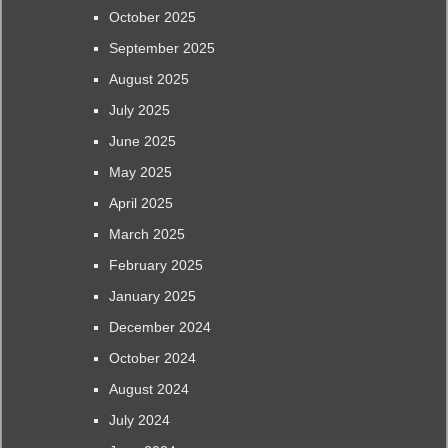
October 2025
September 2025
August 2025
July 2025
June 2025
May 2025
April 2025
March 2025
February 2025
January 2025
December 2024
October 2024
August 2024
July 2024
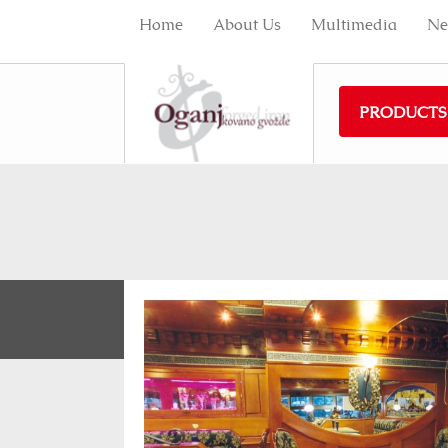
Home
About Us
Multimedia
Ne
PRODUCTS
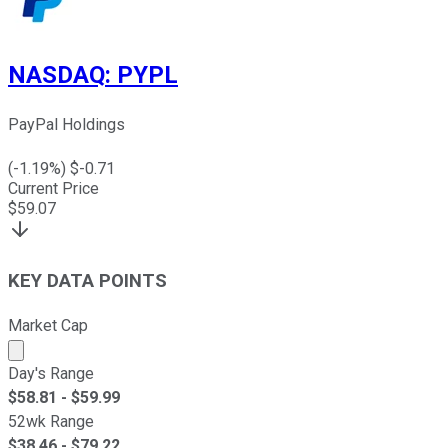
NASDAQ
:
PYPL
PayPal Holdings
(
-1.19
%) $
-0.71
Current Price
$
59.07
KEY DATA POINTS
Market Cap
Market cap calculated using publicly traded shares outst
Day's Range
$
58.81
- $
59.99
52wk Range
$
38.46
- $
79.22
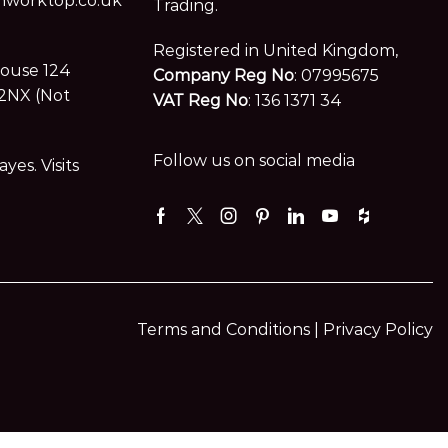
worktop.co.uk
Trading.
Registered in United Kingdom,
House 124
Company Reg No
: 07995675
2NX (Not
VAT Reg No
: 136 1371 34
Follow us on social media
es. Visits
Facebook
Twitter
Instagram
Pinterest
Linkedin
Youtube
Houzz
Terms and Conditions |
Privacy Policy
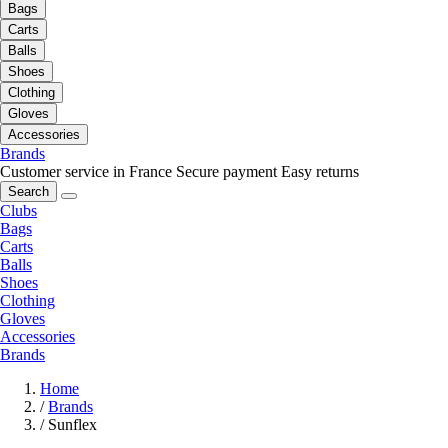
Bags
Carts
Balls
Shoes
Clothing
Gloves
Accessories
Brands
Customer service in France
Secure payment
Easy returns
Search
Clubs
Bags
Carts
Balls
Shoes
Clothing
Gloves
Accessories
Brands
Home
/
Brands
/
Sunflex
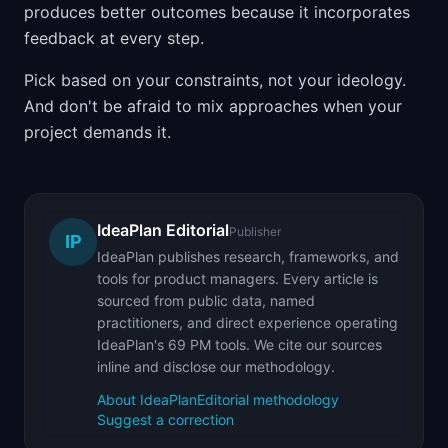
produces better outcomes because it incorporates
feedback at every step.
Pick based on your constraints, not your ideology.
And don't be afraid to mix approaches when your
project demands it.
IdeaPlan Editorial
Publisher
IP
IdeaPlan publishes research, frameworks, and
tools for product managers. Every article is
sourced from public data, named
practitioners, and direct experience operating
IdeaPlan's 69 PM tools. We cite our sources
inline and disclose our methodology.
About IdeaPlan
Editorial methodology
Suggest a correction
****************
TASK DESCRIPTION
With the pictures excluded, restate the material exactly as it stands.

WRITTEN ANSWER
October 2025
September 2025
August 2025
July 2025
June 2025
May 2025
April 2025
March 2025
February 2025
January 2025
December 2024
October 2024
August 2024
July 2024
Home
About Us
Multimedia
Ne
PRODUCTS
NASDAQ
:
PYPL
PayPal Holdings
(
-1.19
%) $
-0.71
Current Price
$
59.07
KEY DATA POINTS
Market Cap
Market cap calculated using publicly traded shares outst
Day's Range
$
58.81
- $
59.99
52wk Range
$
38.46
- $
79.22
worktop.co.uk
Trading.
Registered in United Kingdom,
House 124
Company Reg No
: 07995675
2NX (Not
VAT Reg No
: 136 1371 34
Follow us on social media
es. Visits
Facebook
Twitter
Instagram
Pinterest
Linkedin
Youtube
Houzz
Terms and Conditions |
Privacy Policy
Bags
Carts
Balls
Shoes
Clothing
Gloves
Accessories
Brands
Customer service in France
Secure payment
Easy returns
Search
Clubs
Bags
Carts
Balls
Shoes
Clothing
Gloves
Accessories
Brands
Home
/
Brands
/
Sunflex
produces better outcomes because it incorporates
feedback at every step.
Pick based on your constraints, not your ideology.
And don't be afraid to mix approaches when your
project demands it.
IdeaPlan Editorial
Publisher
IP
IdeaPlan publishes research, frameworks, and
tools for product managers. Every article is
sourced from public data, named
practitioners, and direct experience operating
IdeaPlan's 69 PM tools. We cite our sources
inline and disclose our methodology.
About IdeaPlan
Editorial methodology
Suggest a correction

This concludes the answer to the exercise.